Despite attempts by the authors to control for differences between the two groups, the historical controls used in the study by Kallet et al. had significantly higher APACHE scores than the low tidal volume strategy treatment group indicating that they may have been a more severely ill group of patients. In the absence of a randomized controlled trial which directly studies routine care compared to a low tidal volume ventilation strategy, the observational cohort from the ARMA trial may provide a more robust comparator group on which to make observations about routine care versus low tidal volume ventilation.

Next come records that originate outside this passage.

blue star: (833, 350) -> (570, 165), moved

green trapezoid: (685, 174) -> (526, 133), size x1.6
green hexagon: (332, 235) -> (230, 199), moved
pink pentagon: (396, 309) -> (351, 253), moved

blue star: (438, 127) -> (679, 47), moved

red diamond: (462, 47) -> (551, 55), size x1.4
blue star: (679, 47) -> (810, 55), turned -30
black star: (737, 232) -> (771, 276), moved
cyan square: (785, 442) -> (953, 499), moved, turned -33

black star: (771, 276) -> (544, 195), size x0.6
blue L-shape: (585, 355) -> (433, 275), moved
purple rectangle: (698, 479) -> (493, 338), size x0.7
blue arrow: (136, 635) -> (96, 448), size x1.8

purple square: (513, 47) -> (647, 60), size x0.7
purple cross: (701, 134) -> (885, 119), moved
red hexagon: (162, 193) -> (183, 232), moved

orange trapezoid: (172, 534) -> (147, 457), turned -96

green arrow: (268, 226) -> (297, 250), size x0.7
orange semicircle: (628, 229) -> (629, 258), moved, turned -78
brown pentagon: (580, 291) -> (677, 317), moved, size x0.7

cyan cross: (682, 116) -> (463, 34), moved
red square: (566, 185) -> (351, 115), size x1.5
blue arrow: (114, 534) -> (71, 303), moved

Consistent with the reported results of the ARMA trial, Kallet et al suggest that the 6 mL/kg PBW ventilation confers a survival advantage over control which is solely based upon the lowering of tidal volume.(1, 2) Although Kallet et al. do not provide comparative data on compliance, our analysis of the ARMA trial data reveals that outcome in the trial depended on baseline pulmonary compliance. Examination of the pre-randomization compliance of patients in the ARMA trial revealed that prior to randomization, tidal volume was titrated based on pulmonary compliance (Figure 2). (8) Interestingly, the mortality effect of changing tidal volume was significantly associated with pre-randomization lung compliance (p=0.003 for interaction) (Figure 3). (8) Using logistic regression to correct for age, APACHE II score, and FiO2/PaO2 ratio differences, individually or combined, the p-value for this interaction was essentially unchanged. Patients with more compliant lungs did poorly if tidal volumes were lowered. In contrast, those with relatively less compliant lungs did well if tidal volumes were lowered. Identification of this interaction indicates that the overall survival benefit reported in the ARMA trial is not applicable to all ARDS/ALI patients. This finding is consistent with the philosophy that parameters of mechanical ventilation should be titrated based on surrogates of disease severity. (3-7)

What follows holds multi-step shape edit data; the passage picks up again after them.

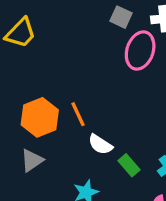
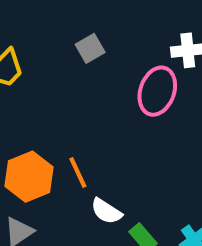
gray square: (121, 17) -> (90, 48), moved, turned 35

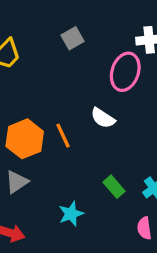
white semicircle: (106, 211) -> (103, 118), moved

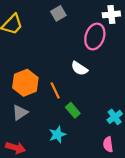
orange line: (63, 136) -> (55, 90), moved
green rectangle: (114, 187) -> (73, 110), moved

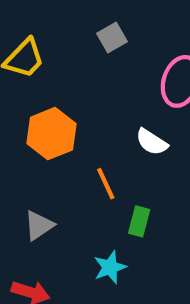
orange hexagon: (25, 83) -> (51, 134), moved
green rectangle: (73, 110) -> (139, 221), turned 56

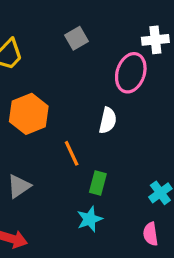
white semicircle: (152, 142) -> (108, 120), turned -110
cyan star: (110, 267) -> (90, 219), moved

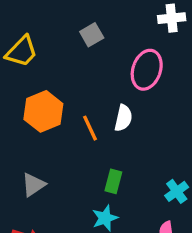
white cross: (155, 40) -> (172, 18), moved
orange line: (72, 153) -> (90, 128), moved

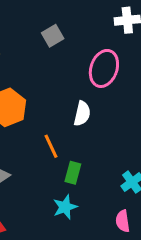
orange line: (90, 128) -> (51, 146), moved

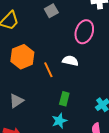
white semicircle: (82, 114) -> (70, 61), turned -91
orange line: (51, 146) -> (48, 70), moved

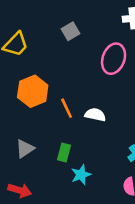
white semicircle: (70, 61) -> (95, 115), moved
green rectangle: (64, 99) -> (64, 153), moved

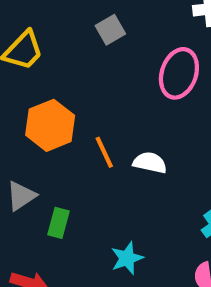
gray triangle: (25, 149) -> (21, 196), moved
green rectangle: (64, 153) -> (59, 223), moved

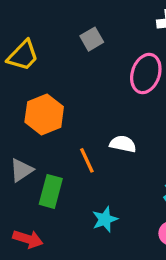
orange line: (104, 152) -> (87, 160), moved
green rectangle: (59, 223) -> (51, 191), size x1.4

In light of the unexplained high control mortality rate reported in the trial by Kallet et al, and the marked relationship between compliance and mortality in the low tidal volume arm of the ARMA trial, a single ventilatory strategy such as 6 mL/kg tidal volume ventilation may not be ideal for all patients with ARDS and ALI.

References

1. Kallet RH, Jasmer RM, Pittet JF, et al.: Clinical implementation of the ARDS-Network protocol is assoicated with reduced hospital mortality compared to historical controls. Crit Care Med 2005;

2. Ventilation with lower tidal volumes as compared with traditional tidal volumes for acute lung injury and the acute respiratory distress syndrome. The Acute Respiratory Distress Syndrome Network. N Engl J Med 2000;18:1301-8

3. Gattinoni L, Caironi P and Carlesso E: How to ventilate patients with acute lung injury and acute respiratory distress syndrome. Curr Opin Crit Care 2005;1:69-76

4. Marini JJ and Gattinoni L: Ventilatory management of acute respiratory distress syndrome: a consensus of two. Crit Care Med 2004;1:250-5

5. Petrucci N and Iacovelli W: Ventilation with smaller tidal volumes: a quantitative systematic review of randomized controlled trials. Anesth Analg 2004;1:193-200

6. Tobin MJ: Culmination of an era in research on the acute respiratory distress syndrome. N Engl J Med 2000;18:1360-1

7. Ricard JD: Are we really reducing tidal volume–and should we? Am J Respir Crit Care Med 2003;10:1297-8

8. Data provided to the Office of Human Research Protections from ARDSNetwork investigators from the ARMA trial for use at the June 9 – 11, 2003 consultants meeting. Available under the Freedom of Information Act. Requests should be sent to Public Health Service, Freedom of Information Office, Rm 17A46, 5600 Fishers Lane, Rockville, MD 20857.